Required action:
All lines in the data that hold the word "CAMPEONATO" need copying.

Exercise input:
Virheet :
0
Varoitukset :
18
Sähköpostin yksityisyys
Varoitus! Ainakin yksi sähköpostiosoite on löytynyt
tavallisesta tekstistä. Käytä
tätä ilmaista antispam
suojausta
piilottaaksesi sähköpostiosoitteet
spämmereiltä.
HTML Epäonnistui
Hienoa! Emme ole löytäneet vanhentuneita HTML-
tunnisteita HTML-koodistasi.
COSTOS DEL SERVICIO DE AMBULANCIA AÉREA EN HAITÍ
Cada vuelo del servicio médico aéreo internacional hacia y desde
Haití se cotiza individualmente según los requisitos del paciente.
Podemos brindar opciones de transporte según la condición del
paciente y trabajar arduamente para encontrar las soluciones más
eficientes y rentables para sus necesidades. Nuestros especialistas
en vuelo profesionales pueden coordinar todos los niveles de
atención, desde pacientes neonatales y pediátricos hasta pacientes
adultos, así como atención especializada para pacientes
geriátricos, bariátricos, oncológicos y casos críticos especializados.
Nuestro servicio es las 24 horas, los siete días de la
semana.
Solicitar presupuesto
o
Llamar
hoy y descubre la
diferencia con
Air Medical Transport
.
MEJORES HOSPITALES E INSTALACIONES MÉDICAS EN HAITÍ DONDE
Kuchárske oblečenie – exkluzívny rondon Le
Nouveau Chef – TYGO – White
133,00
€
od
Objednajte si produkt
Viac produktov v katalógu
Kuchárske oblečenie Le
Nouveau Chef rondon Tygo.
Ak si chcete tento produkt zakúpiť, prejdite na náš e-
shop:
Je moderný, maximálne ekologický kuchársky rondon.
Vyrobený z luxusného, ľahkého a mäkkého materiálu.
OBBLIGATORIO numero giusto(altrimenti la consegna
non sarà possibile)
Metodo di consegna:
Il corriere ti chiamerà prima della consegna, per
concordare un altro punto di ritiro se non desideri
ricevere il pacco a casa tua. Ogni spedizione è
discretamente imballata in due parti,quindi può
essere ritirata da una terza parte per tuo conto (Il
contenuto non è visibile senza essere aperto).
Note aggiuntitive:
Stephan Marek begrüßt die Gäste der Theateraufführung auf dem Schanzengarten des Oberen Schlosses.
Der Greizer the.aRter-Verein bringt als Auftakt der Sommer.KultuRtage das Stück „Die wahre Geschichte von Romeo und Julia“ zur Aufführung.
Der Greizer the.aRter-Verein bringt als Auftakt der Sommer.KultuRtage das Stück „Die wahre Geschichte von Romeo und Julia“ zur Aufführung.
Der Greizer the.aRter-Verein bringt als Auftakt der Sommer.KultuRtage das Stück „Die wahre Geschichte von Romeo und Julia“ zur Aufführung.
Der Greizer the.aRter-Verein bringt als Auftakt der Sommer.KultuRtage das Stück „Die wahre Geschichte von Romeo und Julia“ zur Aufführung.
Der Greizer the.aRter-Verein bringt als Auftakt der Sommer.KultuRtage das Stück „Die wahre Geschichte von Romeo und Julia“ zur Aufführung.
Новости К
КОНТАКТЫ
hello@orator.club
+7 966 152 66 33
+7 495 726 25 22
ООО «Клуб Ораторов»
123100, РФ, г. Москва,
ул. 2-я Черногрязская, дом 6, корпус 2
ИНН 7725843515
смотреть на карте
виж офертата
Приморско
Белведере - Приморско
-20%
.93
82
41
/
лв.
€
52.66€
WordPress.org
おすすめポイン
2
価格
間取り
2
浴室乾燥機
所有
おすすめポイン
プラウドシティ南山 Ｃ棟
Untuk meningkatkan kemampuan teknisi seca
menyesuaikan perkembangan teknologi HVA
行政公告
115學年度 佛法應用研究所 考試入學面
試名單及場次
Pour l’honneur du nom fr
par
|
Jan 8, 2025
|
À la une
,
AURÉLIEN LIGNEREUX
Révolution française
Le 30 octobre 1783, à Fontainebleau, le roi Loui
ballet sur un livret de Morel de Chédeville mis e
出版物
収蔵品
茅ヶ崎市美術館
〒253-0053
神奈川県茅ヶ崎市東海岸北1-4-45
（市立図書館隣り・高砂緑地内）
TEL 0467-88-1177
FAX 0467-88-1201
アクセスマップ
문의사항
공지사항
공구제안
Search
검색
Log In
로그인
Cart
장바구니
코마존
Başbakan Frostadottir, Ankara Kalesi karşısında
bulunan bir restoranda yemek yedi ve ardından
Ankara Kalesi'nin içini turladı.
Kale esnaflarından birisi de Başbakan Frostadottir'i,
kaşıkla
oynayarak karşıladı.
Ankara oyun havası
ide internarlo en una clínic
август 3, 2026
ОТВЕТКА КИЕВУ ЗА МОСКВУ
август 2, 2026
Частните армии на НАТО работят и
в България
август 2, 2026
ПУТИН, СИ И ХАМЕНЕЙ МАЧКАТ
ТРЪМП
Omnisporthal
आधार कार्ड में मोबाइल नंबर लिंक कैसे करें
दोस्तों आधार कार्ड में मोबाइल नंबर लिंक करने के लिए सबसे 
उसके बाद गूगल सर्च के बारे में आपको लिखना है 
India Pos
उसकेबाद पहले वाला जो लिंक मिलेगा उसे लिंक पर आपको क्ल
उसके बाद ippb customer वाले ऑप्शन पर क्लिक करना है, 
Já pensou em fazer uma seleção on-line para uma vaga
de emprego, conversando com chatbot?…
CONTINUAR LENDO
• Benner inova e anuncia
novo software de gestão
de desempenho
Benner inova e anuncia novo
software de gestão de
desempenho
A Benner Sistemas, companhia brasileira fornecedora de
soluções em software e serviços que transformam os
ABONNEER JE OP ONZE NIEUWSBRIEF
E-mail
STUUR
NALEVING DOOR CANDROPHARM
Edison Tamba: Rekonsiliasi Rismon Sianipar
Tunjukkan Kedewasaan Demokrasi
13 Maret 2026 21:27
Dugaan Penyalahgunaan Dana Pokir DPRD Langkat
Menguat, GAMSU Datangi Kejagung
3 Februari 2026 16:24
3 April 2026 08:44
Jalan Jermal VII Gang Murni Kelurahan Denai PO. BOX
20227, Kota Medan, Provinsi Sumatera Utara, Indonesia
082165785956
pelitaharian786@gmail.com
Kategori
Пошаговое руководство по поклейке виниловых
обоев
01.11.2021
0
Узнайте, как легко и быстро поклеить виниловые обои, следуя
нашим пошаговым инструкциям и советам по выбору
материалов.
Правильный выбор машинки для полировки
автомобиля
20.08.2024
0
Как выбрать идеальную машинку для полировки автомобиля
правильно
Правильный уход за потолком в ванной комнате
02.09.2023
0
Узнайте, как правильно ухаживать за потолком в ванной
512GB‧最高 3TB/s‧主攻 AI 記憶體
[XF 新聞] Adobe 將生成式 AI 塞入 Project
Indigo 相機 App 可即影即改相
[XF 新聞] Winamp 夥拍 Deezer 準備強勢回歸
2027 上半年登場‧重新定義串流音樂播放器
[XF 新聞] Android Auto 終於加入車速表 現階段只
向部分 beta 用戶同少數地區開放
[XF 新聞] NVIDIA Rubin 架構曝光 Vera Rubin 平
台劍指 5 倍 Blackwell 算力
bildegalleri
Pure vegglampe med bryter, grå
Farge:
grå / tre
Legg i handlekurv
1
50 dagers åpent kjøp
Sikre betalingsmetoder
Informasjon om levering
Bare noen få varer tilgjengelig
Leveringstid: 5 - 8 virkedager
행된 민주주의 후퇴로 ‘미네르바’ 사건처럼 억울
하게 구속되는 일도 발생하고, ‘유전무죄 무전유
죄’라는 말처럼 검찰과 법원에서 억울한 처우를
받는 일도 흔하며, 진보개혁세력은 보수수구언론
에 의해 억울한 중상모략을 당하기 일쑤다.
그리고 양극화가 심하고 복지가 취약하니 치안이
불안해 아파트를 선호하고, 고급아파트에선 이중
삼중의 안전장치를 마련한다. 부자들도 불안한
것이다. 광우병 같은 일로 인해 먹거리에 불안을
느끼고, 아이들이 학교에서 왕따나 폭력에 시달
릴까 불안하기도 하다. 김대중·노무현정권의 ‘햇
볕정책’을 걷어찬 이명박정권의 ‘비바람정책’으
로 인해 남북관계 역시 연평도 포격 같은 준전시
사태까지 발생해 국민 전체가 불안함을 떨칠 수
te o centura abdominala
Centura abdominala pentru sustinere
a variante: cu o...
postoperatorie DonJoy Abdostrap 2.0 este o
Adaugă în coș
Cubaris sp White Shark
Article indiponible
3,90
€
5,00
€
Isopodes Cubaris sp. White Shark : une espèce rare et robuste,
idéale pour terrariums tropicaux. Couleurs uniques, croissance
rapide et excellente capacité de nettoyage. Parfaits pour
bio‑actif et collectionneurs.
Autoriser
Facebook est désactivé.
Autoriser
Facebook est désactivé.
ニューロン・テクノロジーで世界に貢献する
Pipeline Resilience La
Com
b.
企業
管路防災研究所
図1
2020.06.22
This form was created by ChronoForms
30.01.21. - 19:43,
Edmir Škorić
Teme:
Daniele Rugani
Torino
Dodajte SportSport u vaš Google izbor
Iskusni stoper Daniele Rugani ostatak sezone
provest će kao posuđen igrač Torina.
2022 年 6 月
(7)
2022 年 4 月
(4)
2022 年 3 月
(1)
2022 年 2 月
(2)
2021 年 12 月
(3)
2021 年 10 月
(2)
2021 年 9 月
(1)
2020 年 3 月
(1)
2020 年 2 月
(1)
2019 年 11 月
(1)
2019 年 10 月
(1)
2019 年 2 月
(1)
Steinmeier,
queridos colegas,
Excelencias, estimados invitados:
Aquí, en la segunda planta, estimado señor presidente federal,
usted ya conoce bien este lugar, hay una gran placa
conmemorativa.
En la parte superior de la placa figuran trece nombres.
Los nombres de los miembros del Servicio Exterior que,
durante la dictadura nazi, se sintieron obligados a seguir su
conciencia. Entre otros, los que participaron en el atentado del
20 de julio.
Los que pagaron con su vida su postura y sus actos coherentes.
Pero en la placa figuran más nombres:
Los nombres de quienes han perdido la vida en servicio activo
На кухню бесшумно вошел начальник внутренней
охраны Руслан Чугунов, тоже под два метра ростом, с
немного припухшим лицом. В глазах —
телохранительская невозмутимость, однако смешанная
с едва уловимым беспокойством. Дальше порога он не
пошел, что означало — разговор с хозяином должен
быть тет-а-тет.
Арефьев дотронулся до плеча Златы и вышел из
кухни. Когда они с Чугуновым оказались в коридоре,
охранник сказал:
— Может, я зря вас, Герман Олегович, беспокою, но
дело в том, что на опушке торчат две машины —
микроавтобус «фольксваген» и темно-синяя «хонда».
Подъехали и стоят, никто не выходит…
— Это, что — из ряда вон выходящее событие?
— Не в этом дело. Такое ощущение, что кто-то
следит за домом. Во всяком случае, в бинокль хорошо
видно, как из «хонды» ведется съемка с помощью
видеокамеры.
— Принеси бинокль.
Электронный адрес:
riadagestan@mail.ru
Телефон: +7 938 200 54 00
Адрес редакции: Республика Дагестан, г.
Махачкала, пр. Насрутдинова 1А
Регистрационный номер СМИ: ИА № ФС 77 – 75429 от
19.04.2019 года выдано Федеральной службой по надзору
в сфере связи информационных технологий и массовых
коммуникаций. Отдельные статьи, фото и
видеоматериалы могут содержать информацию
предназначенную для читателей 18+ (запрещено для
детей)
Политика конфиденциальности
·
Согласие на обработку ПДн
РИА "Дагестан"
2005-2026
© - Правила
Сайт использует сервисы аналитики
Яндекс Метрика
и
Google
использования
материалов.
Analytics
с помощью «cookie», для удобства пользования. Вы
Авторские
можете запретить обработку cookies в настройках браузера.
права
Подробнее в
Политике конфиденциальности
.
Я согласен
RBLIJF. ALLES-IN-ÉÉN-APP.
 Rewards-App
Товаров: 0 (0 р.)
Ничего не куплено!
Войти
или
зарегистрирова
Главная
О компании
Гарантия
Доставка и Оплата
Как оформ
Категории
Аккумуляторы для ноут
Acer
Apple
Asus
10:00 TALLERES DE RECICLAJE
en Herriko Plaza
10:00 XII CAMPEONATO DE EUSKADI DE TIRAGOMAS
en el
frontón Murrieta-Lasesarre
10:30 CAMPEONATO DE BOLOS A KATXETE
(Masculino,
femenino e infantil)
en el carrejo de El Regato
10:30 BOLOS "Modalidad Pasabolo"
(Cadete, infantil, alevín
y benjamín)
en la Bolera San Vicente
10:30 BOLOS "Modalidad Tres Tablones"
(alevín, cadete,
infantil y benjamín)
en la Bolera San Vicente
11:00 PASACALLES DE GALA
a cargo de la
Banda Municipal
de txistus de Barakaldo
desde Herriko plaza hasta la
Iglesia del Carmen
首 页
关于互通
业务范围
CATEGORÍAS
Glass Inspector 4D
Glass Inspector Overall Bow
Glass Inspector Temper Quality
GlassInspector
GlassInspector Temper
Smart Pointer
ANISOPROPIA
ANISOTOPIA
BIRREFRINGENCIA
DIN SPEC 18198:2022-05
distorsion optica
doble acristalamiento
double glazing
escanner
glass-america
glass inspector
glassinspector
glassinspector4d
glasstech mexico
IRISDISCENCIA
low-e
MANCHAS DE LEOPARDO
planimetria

Response area:
10:00 XII CAMPEONATO DE EUSKADI DE TIRAGOMAS
10:30 CAMPEONATO DE BOLOS A KATXETE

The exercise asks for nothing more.